Um certo Karol Wojtyla, um papa que acreditava inabalavelmente no poder da fé e da resistência à  tentativa fadada ao fracasso de acabar por decreto com ela, havia alimentado um desejo de liberdade maior do que todo o poder soviético.

Atenção: o futuro João Paulo II não era um anticomunista militante e explícito quando vivia na Polônia sob o stalinismo, o que dificilmente permitiria sua sobrevivência.

 A contrário, para os dirigentes comunistas, parecia suficientemente flexível, com um temperamento amável e contemporizador.

Era o tipo de sujeito com quem se podia negociar.

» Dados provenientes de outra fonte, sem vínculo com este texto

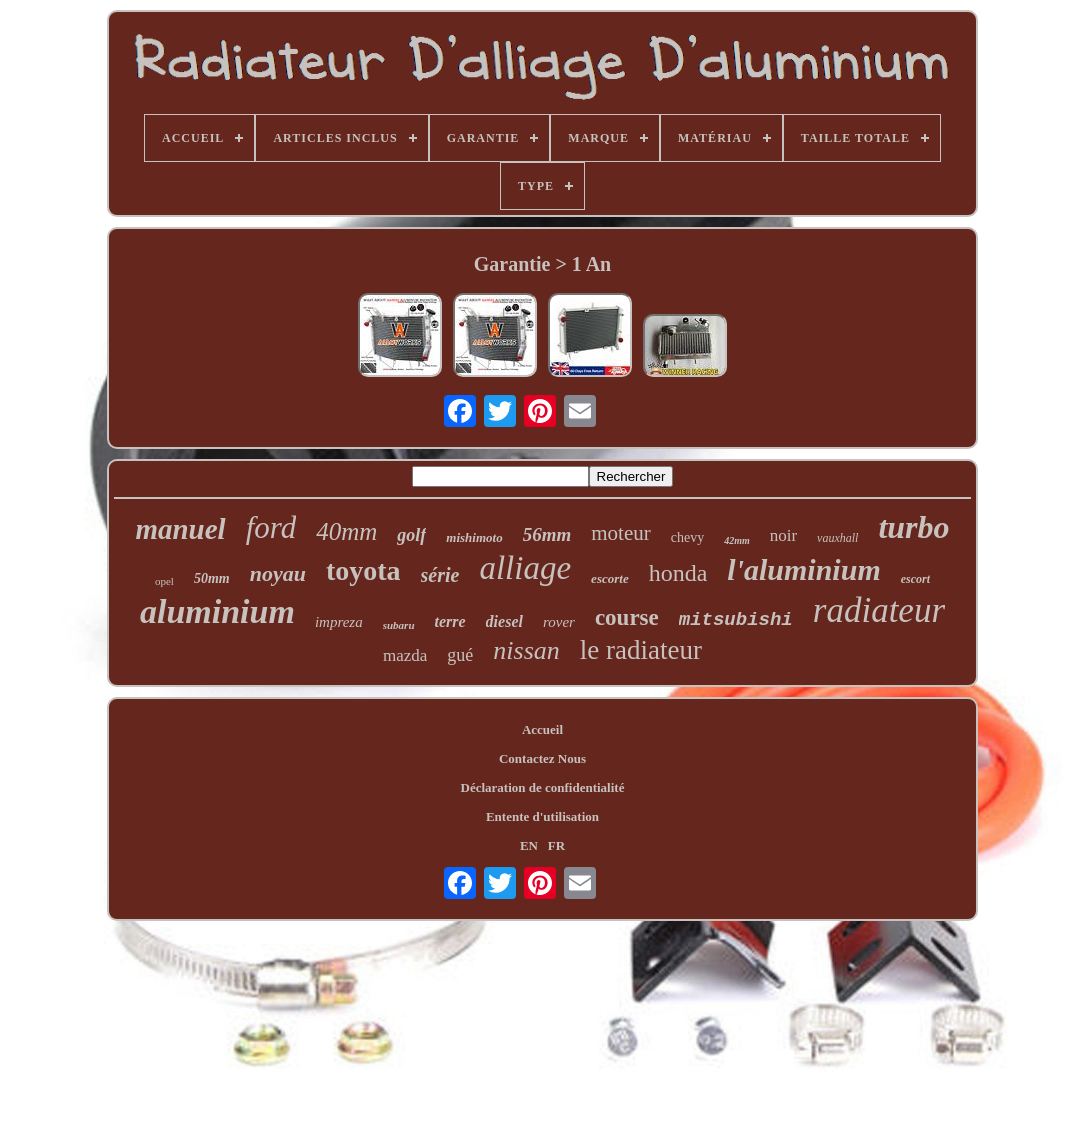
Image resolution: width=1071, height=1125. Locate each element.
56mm (547, 534)
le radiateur (641, 650)
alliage (525, 568)
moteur (620, 533)
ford (271, 527)
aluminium (217, 611)
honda (678, 573)
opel (164, 581)
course (627, 617)
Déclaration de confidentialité (543, 787)
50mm (212, 578)
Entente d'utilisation (542, 816)
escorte (610, 578)
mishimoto (474, 537)
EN (529, 845)
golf (411, 535)
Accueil (542, 729)
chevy (687, 537)
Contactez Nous (542, 758)
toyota (363, 570)
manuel (180, 529)
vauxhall (837, 538)
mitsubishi (736, 620)
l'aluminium (803, 569)
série (440, 575)
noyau (278, 573)
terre (450, 621)
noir (783, 535)
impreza (339, 622)
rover (559, 622)
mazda (405, 655)
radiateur (879, 610)
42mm (737, 540)
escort (915, 579)
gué (460, 655)
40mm (346, 531)
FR (556, 845)
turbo (913, 527)
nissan (526, 650)
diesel (504, 621)
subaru (399, 625)
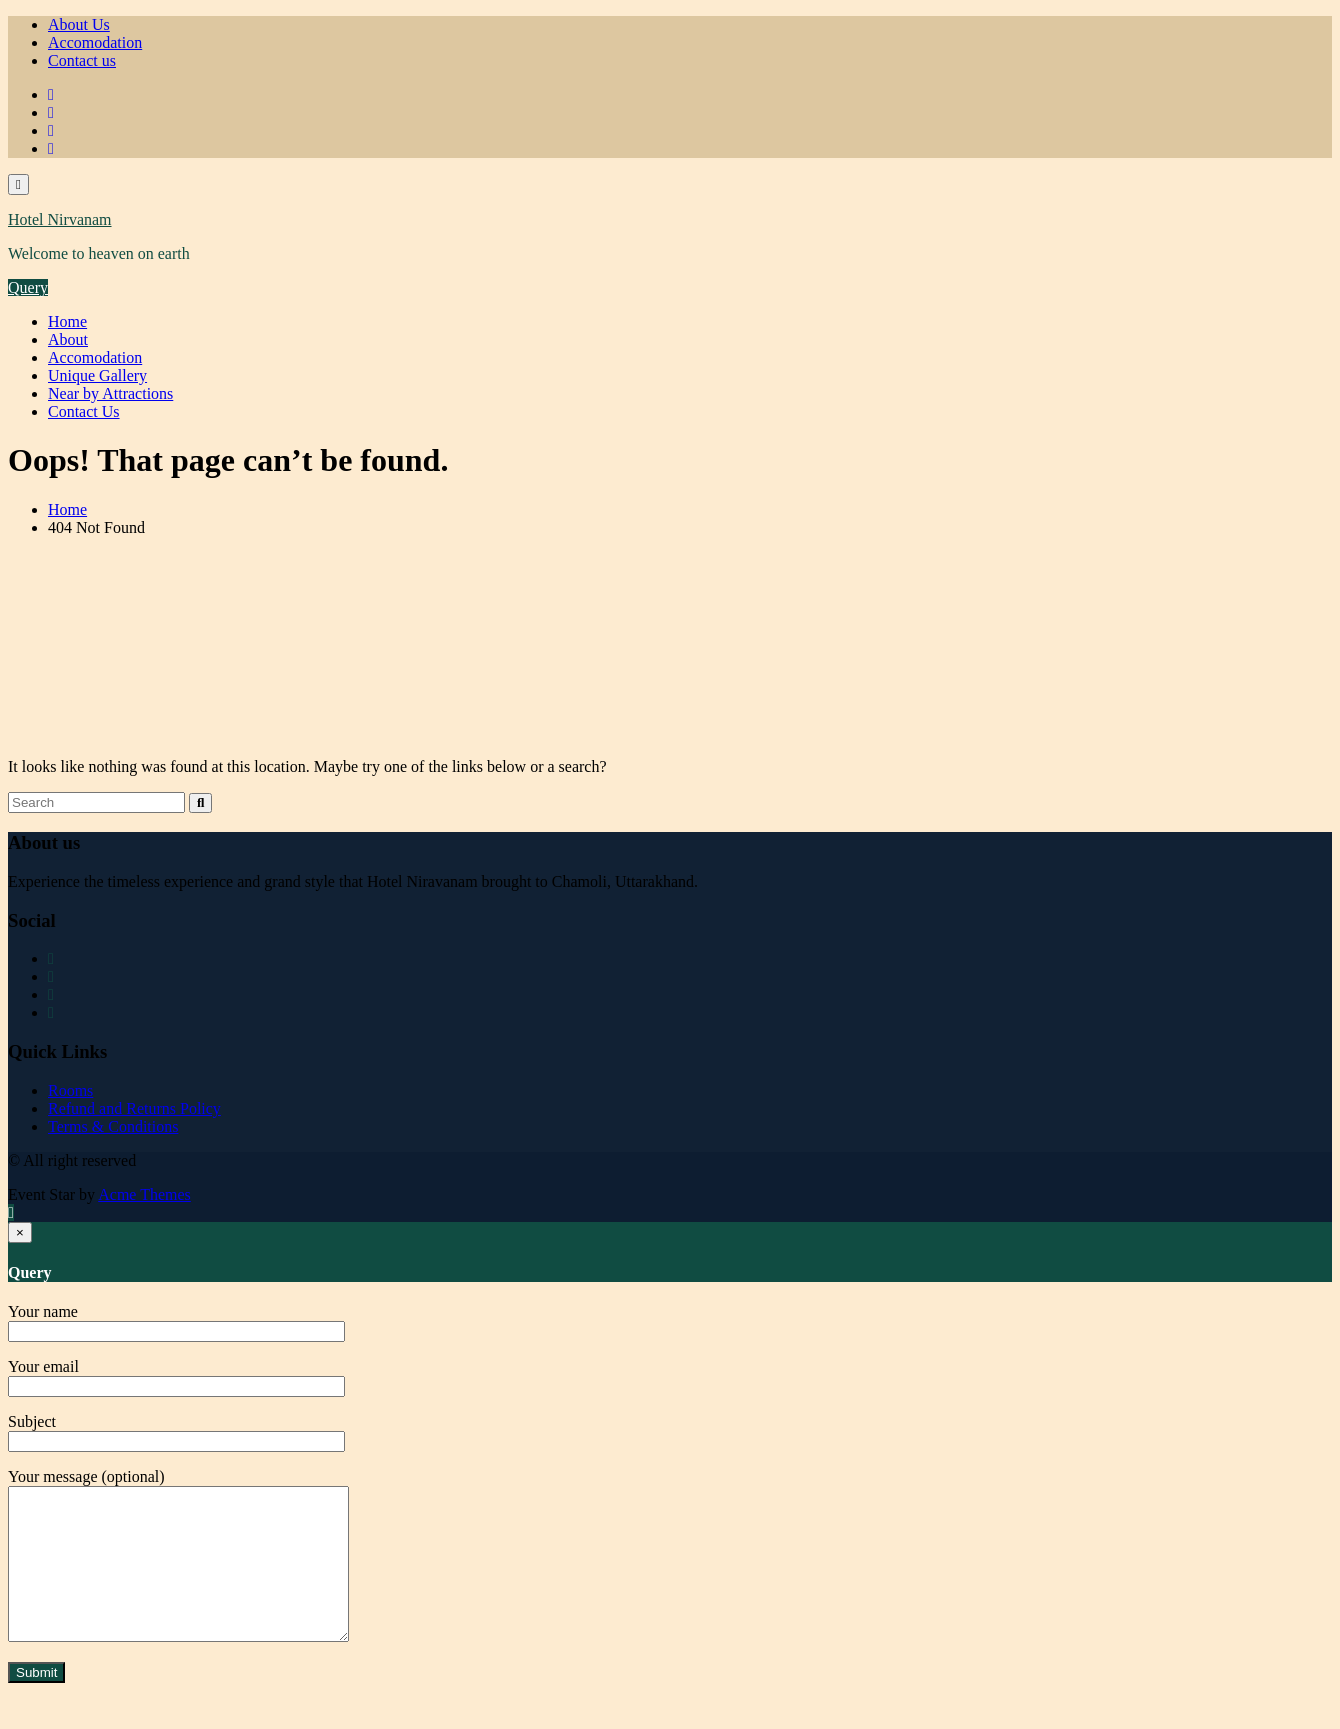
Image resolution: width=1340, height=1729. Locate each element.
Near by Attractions (110, 393)
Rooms (70, 1090)
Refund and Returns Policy (134, 1108)
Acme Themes (144, 1194)
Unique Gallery (97, 375)
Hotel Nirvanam (60, 219)
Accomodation (95, 42)
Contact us (82, 60)
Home (67, 321)
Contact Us (84, 411)
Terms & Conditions (113, 1126)
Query (28, 287)
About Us (79, 24)
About (68, 339)
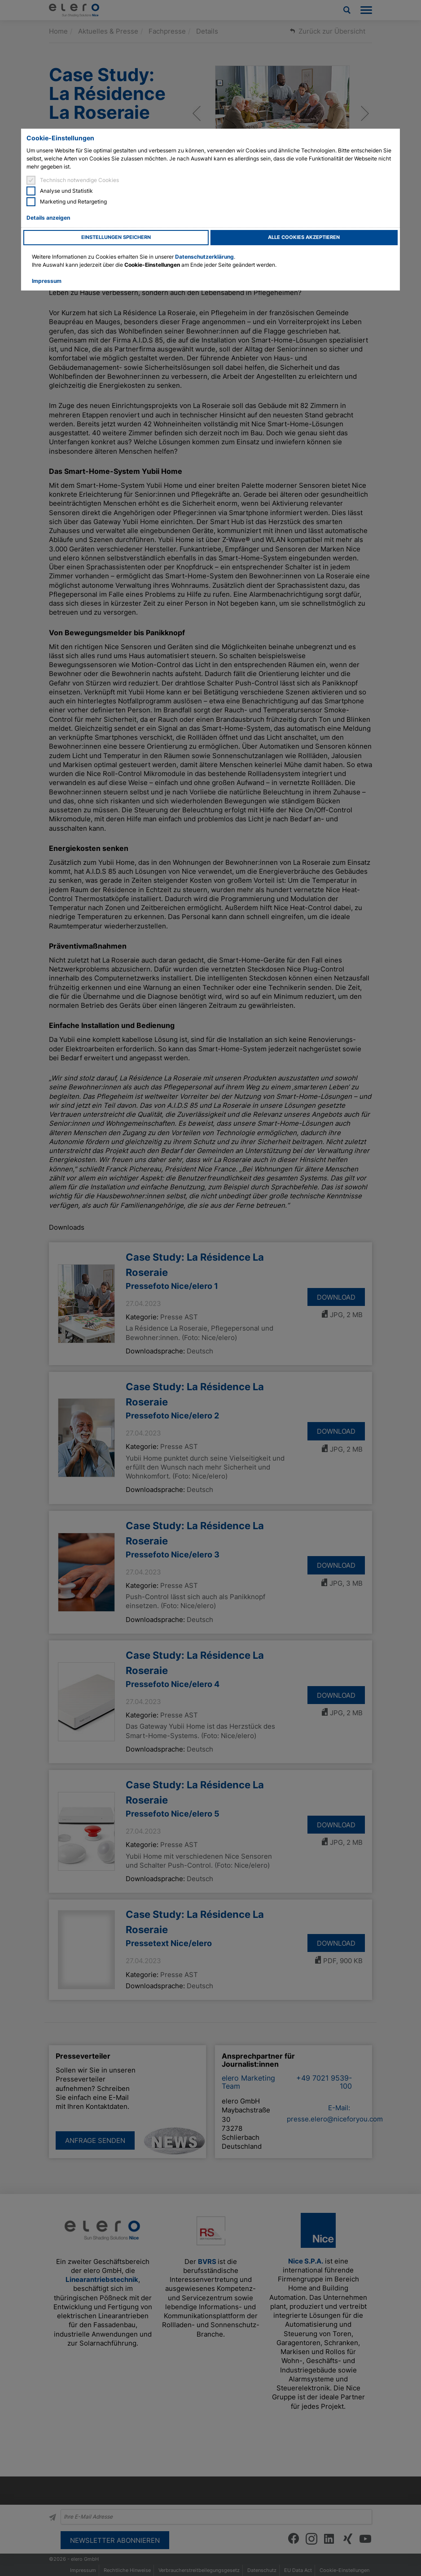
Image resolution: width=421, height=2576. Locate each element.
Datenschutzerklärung (204, 256)
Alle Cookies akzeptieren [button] (304, 237)
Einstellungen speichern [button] (116, 237)
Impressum (46, 281)
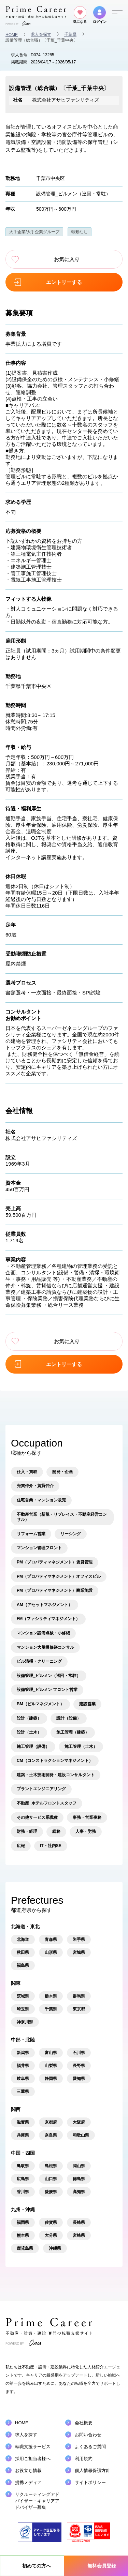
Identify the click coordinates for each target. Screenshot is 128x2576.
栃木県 (51, 1996)
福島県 (23, 1965)
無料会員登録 (101, 2565)
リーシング (70, 1533)
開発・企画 (62, 1471)
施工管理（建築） (72, 1732)
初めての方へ (36, 2565)
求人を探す (41, 34)
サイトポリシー (90, 2482)
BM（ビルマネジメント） (40, 1704)
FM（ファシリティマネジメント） (48, 1618)
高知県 (79, 2191)
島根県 (51, 2165)
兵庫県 (23, 2135)
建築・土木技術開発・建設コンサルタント (56, 1774)
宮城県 (79, 1952)
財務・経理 (27, 1831)
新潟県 (23, 2052)
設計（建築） (29, 1718)
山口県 (51, 2178)
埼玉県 (23, 2009)
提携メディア (28, 2482)
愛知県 (79, 2078)
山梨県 (51, 2065)
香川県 (23, 2191)
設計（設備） (68, 1718)
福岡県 (23, 2222)
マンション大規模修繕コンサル (45, 1647)
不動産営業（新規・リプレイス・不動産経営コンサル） (62, 1517)
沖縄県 (55, 2248)
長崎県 (79, 2222)
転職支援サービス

O erro só foi percebido em 1979.

Dez anos antes da queda do Muro, João Paulo II foi recebido por multidões em transe na Polônia. “Queremos Deus”, bradavam milhões ao novo papa.

Václav Havel, um dramaturgo nada religioso,  ele próprio um dos personagens do concerto histórico do fim do comunismo como um dos líderes da “revolução de veludo” na Checoslováquia,  classificou a visita do papa åa Polônia de “um milagre”.

Descartando-se, de novo, as conotações religiosas, os aspectos milagrosos da queda do Muro chegam até ao campo da comédia.

Como a Hungria, outro país da órbita soviética, havia liberado a passagem para a Europa Ocidental e milhares de alemães orientais estavam fazendo a longa viagem, nem que fosse só para ver como era, o regime comunista havia decidido fingir que abrandaria as restrições, imaginando controlar um o estouro da boiada que não tinha volta.

Às 7 horas da noite de 9 de novembro de 1989, um burocrata do partido chamado Günter Schabowski deu uma longa e enrolada entrevista ao vivo pela televisão oficial – obviamente a única – sobre um projeto de lei com alterações nos regulamentos sobre viagens ao exterior.

A coisa só ficou animada quando ele disse que, na sua opinião, o direito de viajar à Alemanha Ocidental tinha efeito imediato. Foi trapalhada histórica.

Acabada a entrevista, centenas, depois milhares de pessoas saíram de casa, foram até o Muro e começaram a derrubar a monstruosidade.

Os soldados alemães, orientados a “não hesitar em usar sua arma de fogo, nem quando a fronteira é violada na companhia de mulheres e crianças, uma tática que os traidores usam frequentemente” – palavras literais de uma ordem unida só descoberta em 2007 -, não dispararam uma bala.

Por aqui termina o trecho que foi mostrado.